Task to carry out:
For this exercise, write out each entry below exactly, omitting the images.
Data supplied section start
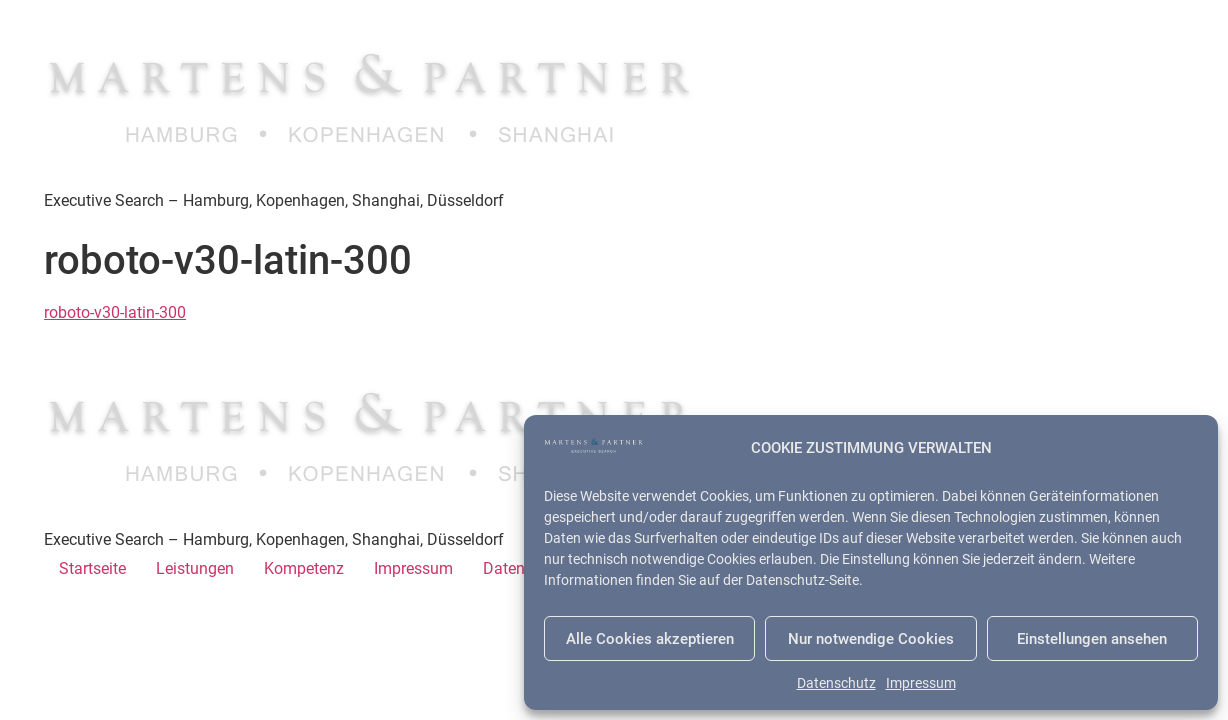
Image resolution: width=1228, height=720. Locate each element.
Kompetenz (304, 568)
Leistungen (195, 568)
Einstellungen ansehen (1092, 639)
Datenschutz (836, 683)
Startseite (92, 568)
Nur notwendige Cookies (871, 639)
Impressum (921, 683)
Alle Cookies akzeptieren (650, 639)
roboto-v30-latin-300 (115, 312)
Data supplied section end
Written solution:
Image resolution: width=1228, height=720. Locate each element.
Kompetenz (304, 568)
Leistungen (195, 568)
Einstellungen ansehen (1092, 639)
Datenschutz (836, 683)
Startseite (92, 568)
Nur notwendige Cookies (871, 639)
Impressum (921, 683)
Alle Cookies akzeptieren (650, 639)
roboto-v30-latin-300 (115, 312)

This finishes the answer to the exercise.